Nie zapominaj o swoim gimnazjaliście
Istnieją niewielkie różnice w zależności od stanu, ale generalnie dzieci w wieku 11-12 lat muszą zaszczepić się przeciwko wirusowemu zapaleniu wątroby typu B, odrze, śwince, różyczce i ospie wietrznej, jeśli wcześniejsze zalecane dawki zostały pominięte lub podane przed osiągnięciem minimalnego zalecanego wieku.
W maju 1999 roku ACIP zalecił, aby wszystkie stany wymagały szczepienia przeciwko ospie wietrznej lub potwierdzenia odporności od dzieci rozpoczynających naukę w placówkach opieki nad dziećmi i w szkołach podstawowych.
Mówi się też o dodaniu ospy wietrznej do istniejącej szczepionki przeciwko odrze, śwince i różyczce, aby w ten sposób w jednym wkłuciu uzyskać poczwórny efekt. Dr Fleming twierdzi jednak, że produkt ten nie zostanie opracowany od razu i będzie służył głównie młodszym dzieciom, które obecnie do 6 roku życia muszą przyjąć 13 oddzielnych zastrzyków.
Szczepienie Td - toksyny tężca i błonicy - jest zalecane w wieku 11-12 lat, jeżeli od ostatniej dawki DTP, DTaP lub DT upłynęło więcej niż pięć lat. Rutynowe szczepienia przypominające przeciwko Td są zalecane co dziesięć lat.

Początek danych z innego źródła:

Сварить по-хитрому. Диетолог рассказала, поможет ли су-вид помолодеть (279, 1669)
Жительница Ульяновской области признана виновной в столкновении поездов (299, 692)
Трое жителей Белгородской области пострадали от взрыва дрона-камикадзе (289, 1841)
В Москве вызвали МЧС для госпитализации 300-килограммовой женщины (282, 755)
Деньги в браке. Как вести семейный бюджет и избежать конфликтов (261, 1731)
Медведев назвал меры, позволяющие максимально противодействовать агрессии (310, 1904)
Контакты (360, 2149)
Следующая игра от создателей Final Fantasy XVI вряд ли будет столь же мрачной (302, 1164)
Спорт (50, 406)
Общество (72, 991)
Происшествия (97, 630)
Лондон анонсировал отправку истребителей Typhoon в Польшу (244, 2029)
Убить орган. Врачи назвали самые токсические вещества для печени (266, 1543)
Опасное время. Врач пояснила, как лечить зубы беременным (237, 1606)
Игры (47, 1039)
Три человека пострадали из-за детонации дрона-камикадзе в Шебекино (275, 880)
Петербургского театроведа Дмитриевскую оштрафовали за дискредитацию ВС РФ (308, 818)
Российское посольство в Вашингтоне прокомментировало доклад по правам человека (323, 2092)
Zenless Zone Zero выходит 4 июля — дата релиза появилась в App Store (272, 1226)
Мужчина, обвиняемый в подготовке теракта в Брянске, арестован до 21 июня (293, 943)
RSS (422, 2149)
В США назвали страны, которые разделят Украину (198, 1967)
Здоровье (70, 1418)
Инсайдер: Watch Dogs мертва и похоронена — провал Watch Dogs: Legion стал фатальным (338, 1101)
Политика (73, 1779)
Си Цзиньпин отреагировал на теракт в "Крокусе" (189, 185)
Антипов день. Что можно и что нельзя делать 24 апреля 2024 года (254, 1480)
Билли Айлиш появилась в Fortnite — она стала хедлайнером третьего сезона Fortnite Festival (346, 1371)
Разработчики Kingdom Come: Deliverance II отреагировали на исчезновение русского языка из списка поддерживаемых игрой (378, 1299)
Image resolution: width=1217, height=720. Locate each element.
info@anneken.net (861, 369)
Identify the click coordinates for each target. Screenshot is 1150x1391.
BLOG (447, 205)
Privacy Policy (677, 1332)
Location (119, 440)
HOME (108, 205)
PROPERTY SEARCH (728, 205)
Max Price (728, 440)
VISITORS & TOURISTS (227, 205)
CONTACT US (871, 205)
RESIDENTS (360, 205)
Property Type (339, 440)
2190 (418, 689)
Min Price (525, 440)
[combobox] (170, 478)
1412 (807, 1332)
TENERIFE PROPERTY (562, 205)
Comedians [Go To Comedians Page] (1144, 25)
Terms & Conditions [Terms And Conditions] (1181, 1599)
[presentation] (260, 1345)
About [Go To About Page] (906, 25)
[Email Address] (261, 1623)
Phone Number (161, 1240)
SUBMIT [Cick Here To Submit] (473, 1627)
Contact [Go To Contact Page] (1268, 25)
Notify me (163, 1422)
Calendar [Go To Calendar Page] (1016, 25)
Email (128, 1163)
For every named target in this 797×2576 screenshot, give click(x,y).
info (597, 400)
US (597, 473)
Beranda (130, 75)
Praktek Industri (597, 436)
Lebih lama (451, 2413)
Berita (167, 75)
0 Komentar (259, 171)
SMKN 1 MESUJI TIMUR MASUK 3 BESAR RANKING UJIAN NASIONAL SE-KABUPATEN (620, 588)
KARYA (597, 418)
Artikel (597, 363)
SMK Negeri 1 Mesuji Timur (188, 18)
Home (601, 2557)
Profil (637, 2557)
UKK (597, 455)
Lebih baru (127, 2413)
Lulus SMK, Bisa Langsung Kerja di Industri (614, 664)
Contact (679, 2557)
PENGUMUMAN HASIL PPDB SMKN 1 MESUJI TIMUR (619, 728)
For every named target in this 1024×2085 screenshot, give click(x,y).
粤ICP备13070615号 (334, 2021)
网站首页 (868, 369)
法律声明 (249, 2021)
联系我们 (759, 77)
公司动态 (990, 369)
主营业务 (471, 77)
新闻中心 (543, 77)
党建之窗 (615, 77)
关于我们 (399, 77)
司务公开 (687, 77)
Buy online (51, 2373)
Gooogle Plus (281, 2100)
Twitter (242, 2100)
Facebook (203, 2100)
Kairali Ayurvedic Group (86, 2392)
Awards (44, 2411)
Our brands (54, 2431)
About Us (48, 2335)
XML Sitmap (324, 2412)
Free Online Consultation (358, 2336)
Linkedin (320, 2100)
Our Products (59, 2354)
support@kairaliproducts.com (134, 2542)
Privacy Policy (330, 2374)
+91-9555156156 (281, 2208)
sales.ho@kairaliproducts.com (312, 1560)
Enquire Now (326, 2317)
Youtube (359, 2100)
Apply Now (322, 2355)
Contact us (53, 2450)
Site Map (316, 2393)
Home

Dr Fleming, który sam jest ojcem dzieci w wieku objętym szczepieniami, twierdzi, że pomocna jest rozmowa z dziećmi o potrzebie szczepień. Dzieci pamiętają, że były chore lub że ich kolega był chory, i mogą zrozumieć, że szczepienie jest "kompromisem", który ma zapobiec chorobie w przyszłości.
"Nie jestem zwolenniczką przekupstwa i łączenia szczepienia z wizytą w sklepie z lodami" - przyznaje dr Fleming - "aby dziecko miało krótkoterminowy powód, dla którego chce się zaszczepić".